TASK ITEM: Lines of the data that contain the word "address" are the ones to copy.

#### MATERIAL SHOWN ####

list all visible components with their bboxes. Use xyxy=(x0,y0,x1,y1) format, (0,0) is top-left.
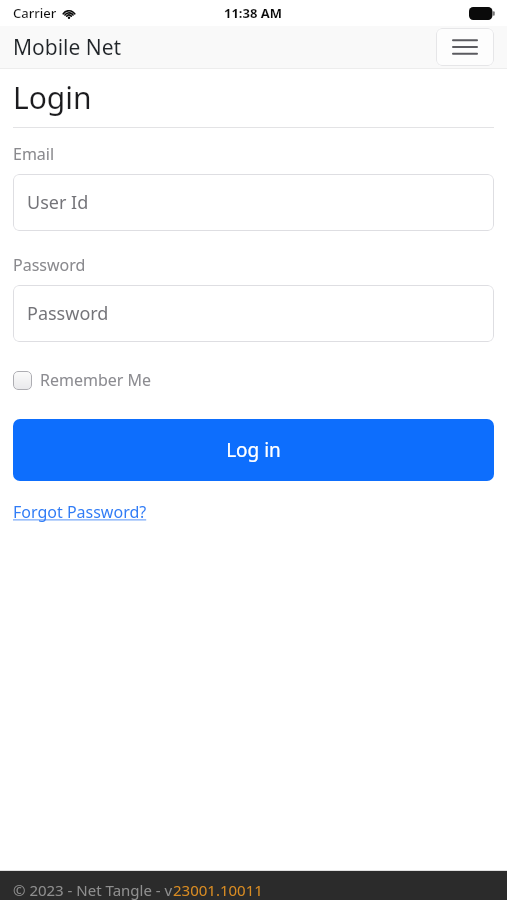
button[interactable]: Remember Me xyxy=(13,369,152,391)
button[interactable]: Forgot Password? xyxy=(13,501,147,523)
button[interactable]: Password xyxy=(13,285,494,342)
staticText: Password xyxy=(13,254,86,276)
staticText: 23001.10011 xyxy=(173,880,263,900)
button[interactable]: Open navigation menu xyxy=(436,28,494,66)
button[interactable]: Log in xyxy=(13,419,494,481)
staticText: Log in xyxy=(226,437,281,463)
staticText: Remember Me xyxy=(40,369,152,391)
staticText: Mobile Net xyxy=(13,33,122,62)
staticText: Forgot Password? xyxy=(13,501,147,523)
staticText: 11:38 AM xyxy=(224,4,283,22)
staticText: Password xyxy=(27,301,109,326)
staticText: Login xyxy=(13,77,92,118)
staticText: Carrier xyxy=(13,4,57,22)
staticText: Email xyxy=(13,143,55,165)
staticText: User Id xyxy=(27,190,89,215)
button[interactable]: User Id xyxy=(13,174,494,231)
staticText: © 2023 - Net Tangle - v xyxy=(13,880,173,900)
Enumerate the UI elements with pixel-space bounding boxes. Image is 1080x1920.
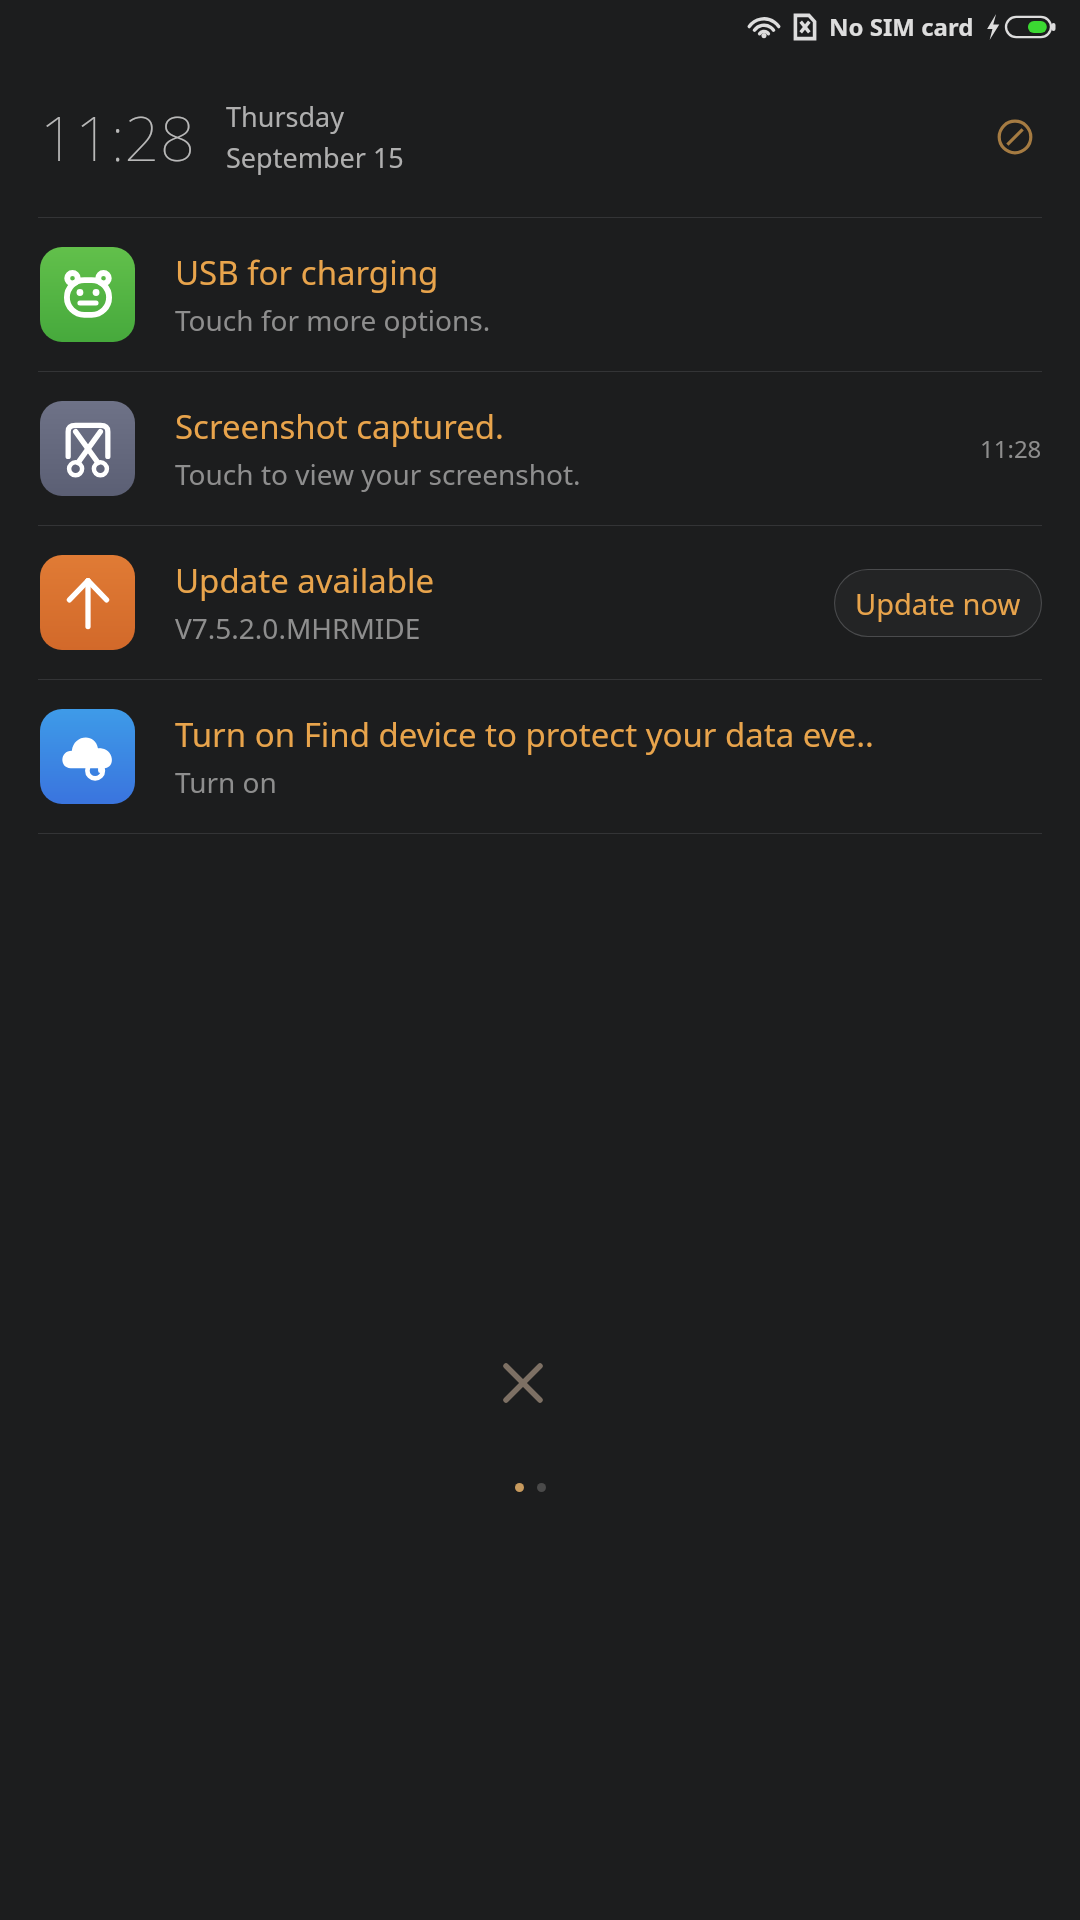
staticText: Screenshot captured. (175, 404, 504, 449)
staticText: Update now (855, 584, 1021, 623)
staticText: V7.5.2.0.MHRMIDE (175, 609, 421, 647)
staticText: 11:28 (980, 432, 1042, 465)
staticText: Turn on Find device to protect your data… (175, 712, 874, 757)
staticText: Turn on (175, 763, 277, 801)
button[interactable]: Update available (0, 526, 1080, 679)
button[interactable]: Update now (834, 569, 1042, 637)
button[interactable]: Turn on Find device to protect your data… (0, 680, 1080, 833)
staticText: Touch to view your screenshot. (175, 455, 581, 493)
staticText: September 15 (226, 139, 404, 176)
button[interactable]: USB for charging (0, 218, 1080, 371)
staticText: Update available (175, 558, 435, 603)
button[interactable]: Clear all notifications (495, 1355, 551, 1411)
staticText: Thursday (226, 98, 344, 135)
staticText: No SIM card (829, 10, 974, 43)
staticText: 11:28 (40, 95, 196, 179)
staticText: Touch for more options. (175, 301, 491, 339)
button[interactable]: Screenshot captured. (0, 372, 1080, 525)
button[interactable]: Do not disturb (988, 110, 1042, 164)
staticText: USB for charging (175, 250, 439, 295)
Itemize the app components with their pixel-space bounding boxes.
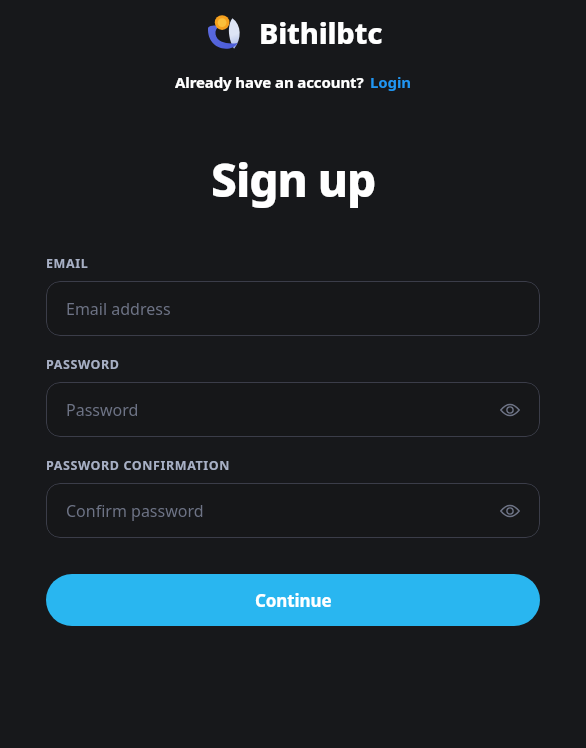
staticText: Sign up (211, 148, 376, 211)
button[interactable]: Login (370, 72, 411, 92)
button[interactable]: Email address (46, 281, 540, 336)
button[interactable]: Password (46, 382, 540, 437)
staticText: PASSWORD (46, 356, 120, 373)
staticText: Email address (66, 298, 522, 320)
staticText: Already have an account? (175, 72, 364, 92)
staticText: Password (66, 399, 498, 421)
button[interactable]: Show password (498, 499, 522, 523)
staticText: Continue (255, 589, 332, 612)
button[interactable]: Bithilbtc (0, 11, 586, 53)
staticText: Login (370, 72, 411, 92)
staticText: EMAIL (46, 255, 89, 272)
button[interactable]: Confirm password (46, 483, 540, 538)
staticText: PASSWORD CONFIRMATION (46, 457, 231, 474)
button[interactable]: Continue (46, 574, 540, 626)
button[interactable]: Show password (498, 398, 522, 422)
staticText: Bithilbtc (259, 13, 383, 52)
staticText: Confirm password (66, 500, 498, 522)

####

WRITTEN SOLUTION:
button[interactable]: Email address (46, 281, 540, 336)
staticText: Email address (66, 298, 522, 320)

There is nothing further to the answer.